2014-12-11 16:00:31

by Josef Bacik

[permalink] [raw]
Subject: [PATCH] sched/fair: change where we report sched stats V2

The schedule stats currently spit out once the entity is being queued, which
means if we have stack traces enabled we will get the stack trace of the waker,
not of the task being woken. This makes the backtrace completely useless when
trying to track down latency spikes, as we want to know why we were put to sleep
for as long as we were.

This patch moves the trace_sched_stat* calls to after the task has been put back
on the CPU so that the backtrace we get is the one that put us to sleep. Mike
Galbraith suggested that I leave the actual stat collection stuff where it is so
that we don't add the scheduler latency to the sleep stats, so I've added 3 new
fields in the scheduler stats to keep track of the last sleep time so that if
any of these are set we know to trigger the trace points. Thanks,

Signed-off-by: Josef Bacik <[email protected]>
---
V1->V2: left the stat collection the way it was and just moved the
trace_sched_stat* calls to after we are put back on the CPU.

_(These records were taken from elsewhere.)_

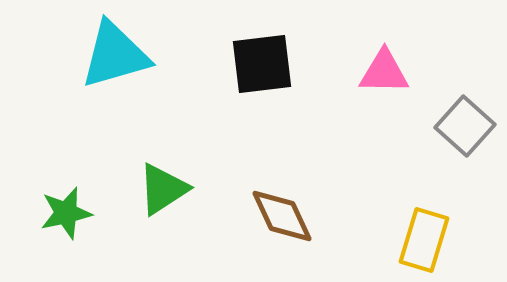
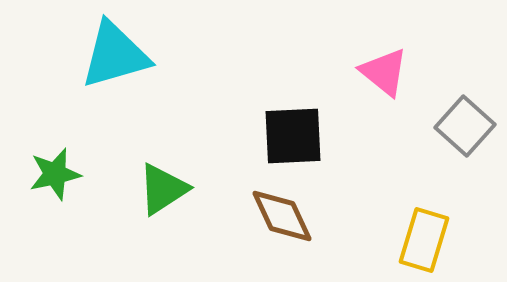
black square: moved 31 px right, 72 px down; rotated 4 degrees clockwise
pink triangle: rotated 38 degrees clockwise
green star: moved 11 px left, 39 px up
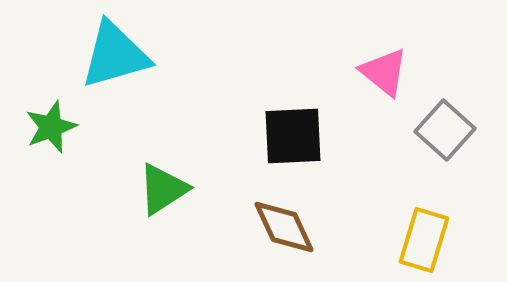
gray square: moved 20 px left, 4 px down
green star: moved 4 px left, 47 px up; rotated 8 degrees counterclockwise
brown diamond: moved 2 px right, 11 px down
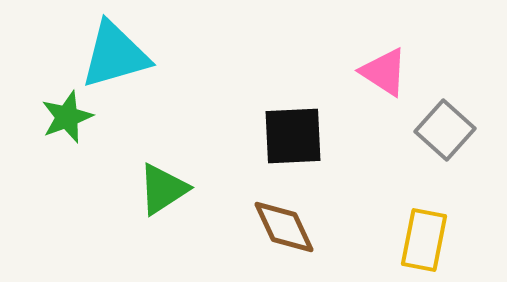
pink triangle: rotated 6 degrees counterclockwise
green star: moved 16 px right, 10 px up
yellow rectangle: rotated 6 degrees counterclockwise
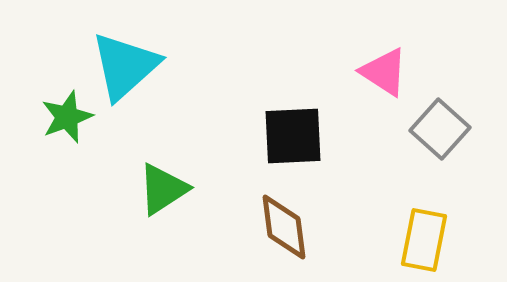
cyan triangle: moved 10 px right, 11 px down; rotated 26 degrees counterclockwise
gray square: moved 5 px left, 1 px up
brown diamond: rotated 18 degrees clockwise
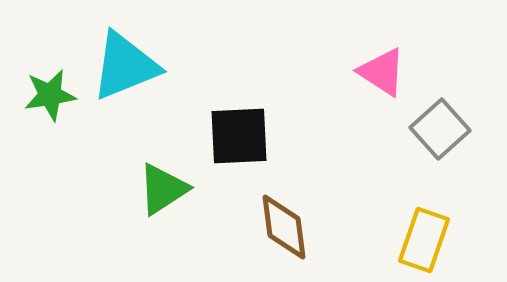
cyan triangle: rotated 20 degrees clockwise
pink triangle: moved 2 px left
green star: moved 17 px left, 22 px up; rotated 12 degrees clockwise
gray square: rotated 6 degrees clockwise
black square: moved 54 px left
yellow rectangle: rotated 8 degrees clockwise
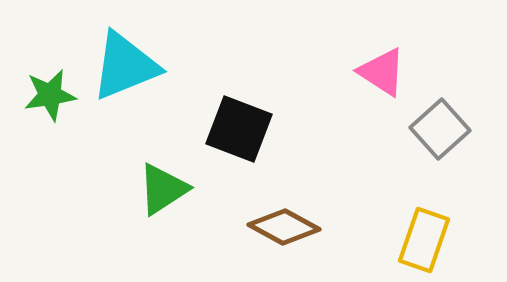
black square: moved 7 px up; rotated 24 degrees clockwise
brown diamond: rotated 54 degrees counterclockwise
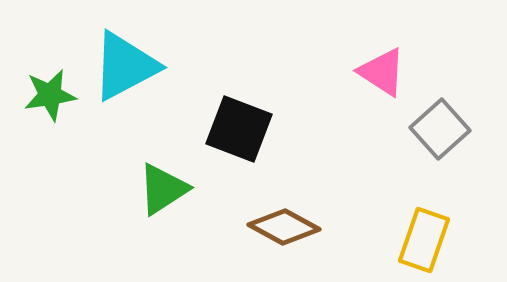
cyan triangle: rotated 6 degrees counterclockwise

include/linux/sched.h | 3 +++
kernel/sched/core.c | 14 ++++----------
kernel/sched/fair.c | 33 ++++++++++++++++++++++++++++-----
kernel/sched/sched.h | 1 +
4 files changed, 36 insertions(+), 15 deletions(-)

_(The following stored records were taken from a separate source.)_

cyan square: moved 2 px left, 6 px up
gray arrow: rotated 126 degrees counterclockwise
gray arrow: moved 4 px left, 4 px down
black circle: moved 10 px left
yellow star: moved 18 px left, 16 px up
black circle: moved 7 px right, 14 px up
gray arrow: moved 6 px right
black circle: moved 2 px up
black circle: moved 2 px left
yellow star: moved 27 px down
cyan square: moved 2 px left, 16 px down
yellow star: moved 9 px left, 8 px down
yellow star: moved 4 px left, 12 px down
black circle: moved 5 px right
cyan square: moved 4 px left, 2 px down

diff --git a/include/linux/sched.h b/include/linux/sched.h
index 5e344bb..f647a09 100644
--- a/include/linux/sched.h
+++ b/include/linux/sched.h
@@ -1091,13 +1091,16 @@ struct sched_statistics {
u64 wait_sum;
u64 iowait_count;
u64 iowait_sum;
+ u64 last_iowait_time;

u64 sleep_start;
u64 sleep_max;
+ u64 last_sleep_time;
s64 sum_sleep_runtime;

u64 block_start;
u64 block_max;
+ u64 last_block_time;
u64 exec_max;
u64 slice_max;

diff --git a/kernel/sched/core.c b/kernel/sched/core.c
index 89e7283..e763709 100644
--- a/kernel/sched/core.c
+++ b/kernel/sched/core.c
@@ -2277,11 +2277,12 @@ static void finish_task_switch(struct rq *rq, struct task_struct *prev)
tick_nohz_task_switch(current);
}

-#ifdef CONFIG_SMP
-
/* rq->lock is NOT held, but preemption is disabled */
static inline void post_schedule(struct rq *rq)
{
+ if (rq->curr->sched_class->post_schedule_stats)
+ rq->curr->sched_class->post_schedule_stats(rq);
+#ifdef CONFIG_SMP
if (rq->post_schedule) {
unsigned long flags;

@@ -2292,15 +2293,8 @@ static inline void post_schedule(struct rq *rq)

rq->post_schedule = 0;
}
-}
-
-#else
-
-static inline void post_schedule(struct rq *rq)
-{
-}
-
#endif
+}

/**
* schedule_tail - first thing a freshly forked thread must call.
diff --git a/kernel/sched/fair.c b/kernel/sched/fair.c
index ef2b104..3038524 100644
--- a/kernel/sched/fair.c
+++ b/kernel/sched/fair.c
@@ -2702,6 +2702,29 @@ static inline int idle_balance(struct rq *rq)

#endif /* CONFIG_SMP */

+static void task_emit_stats(struct rq *rq)
+{
+#ifdef CONFIG_SCHEDSTATS
+ struct task_struct *tsk = rq->curr;
+ struct sched_entity *se = &tsk->se;
+
+ if (se->statistics.last_sleep_time) {
+ trace_sched_stat_sleep(tsk, se->statistics.last_sleep_time);
+ se->statistics.last_sleep_time = 0;
+ }
+
+ if (se->statistics.last_iowait_time) {
+ trace_sched_stat_iowait(tsk, se->statistics.last_iowait_time);
+ se->statistics.last_iowait_time = 0;
+ }
+
+ if (se->statistics.last_block_time) {
+ trace_sched_stat_blocked(tsk, se->statistics.last_block_time);
+ se->statistics.last_block_time = 0;
+ }
+#endif
+}
+
static void enqueue_sleeper(struct cfs_rq *cfs_rq, struct sched_entity *se)
{
#ifdef CONFIG_SCHEDSTATS
@@ -2721,11 +2744,10 @@ static void enqueue_sleeper(struct cfs_rq *cfs_rq, struct sched_entity *se)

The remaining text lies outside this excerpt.